Z własnego doświadczenia wiem, że można Ferro, nawet dla wielu stanowisk otrzymać na nieprzyzwoicie długi okres testowy. To bardzo mądre postępowanie producenta. Zazwyczaj do awarii dysków czy przypadkowego pokasowania plików nie dochodzi co kilka tygodni, ale co kilka miesięcy. Jedna taka akcja i pokazanie skuteczności Ferro powoduje, że już każdy decyzyjny kierownik w firmie chce mieć ten system.

Znasz więc koszt oprogramowania ale ile trzeba wydać na sprzęt, czyli poważny serwer?

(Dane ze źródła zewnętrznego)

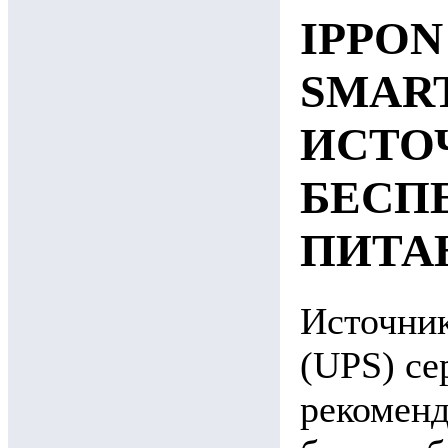
IPPON
SMAR
ИСТО
БЕСП
ПИТА
Источник
(UPS) се
рекоменд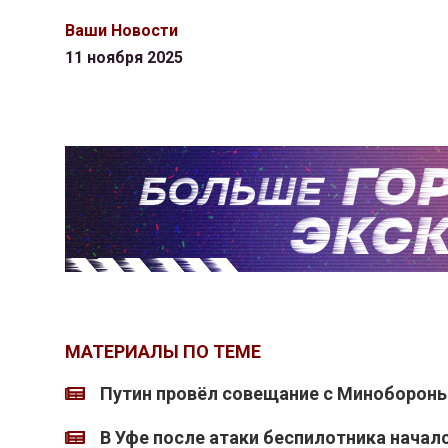
Ваши Новости
11 ноября 2025
МАТЕРИАЛЫ ПО ТЕМЕ
Путин провёл совещание с Миноборон
В Уфе после атаки беспилотника начал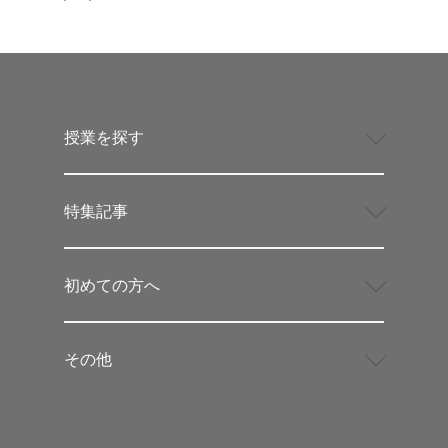
授業を探す
特集記事
初めての方へ
その他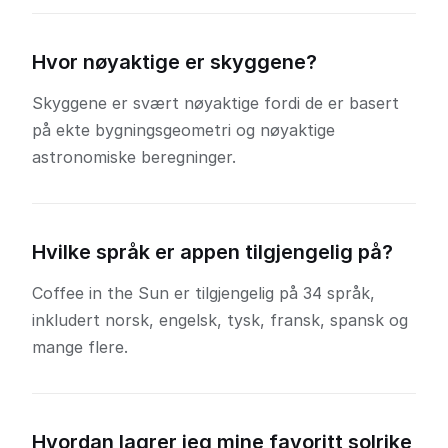
Hvor nøyaktige er skyggene?
Skyggene er svært nøyaktige fordi de er basert
på ekte bygningsgeometri og nøyaktige
astronomiske beregninger.
Hvilke språk er appen tilgjengelig på?
Coffee in the Sun er tilgjengelig på 34 språk,
inkludert norsk, engelsk, tysk, fransk, spansk og
mange flere.
Hvordan lagrer jeg mine favoritt solrike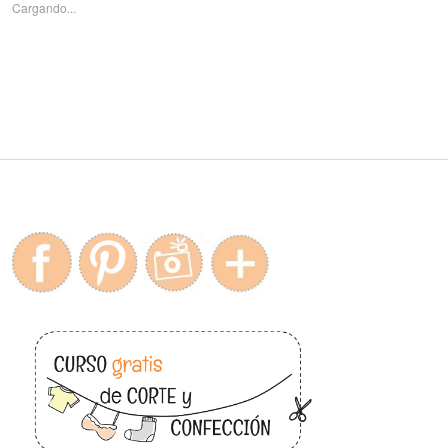
Cargando...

I tutaj zaczynają się dość śmieszne historie. Prawdę mówiąc, trochę nie do uwierzenia.

Licencję testową otrzymałem na 100 komputerów i wówczas jako serwer pracował Dell 760 z C2D 2.6 GHz i 4GB RAM:

A ile kosztował?

Po podłączeniu kilkudziesięciu stanowisk pojawiły się problemy. Przykładowo zawieszenia usługi serwera Ferro, utrata konfiguracji. Nie nadążała baza danych. Było to związane z niedostateczną wydajnością IOPS dysku. Wymieniłem dysk systemowy na SSD Samsung Evo i kłopoty tego rodzaju się skończyły.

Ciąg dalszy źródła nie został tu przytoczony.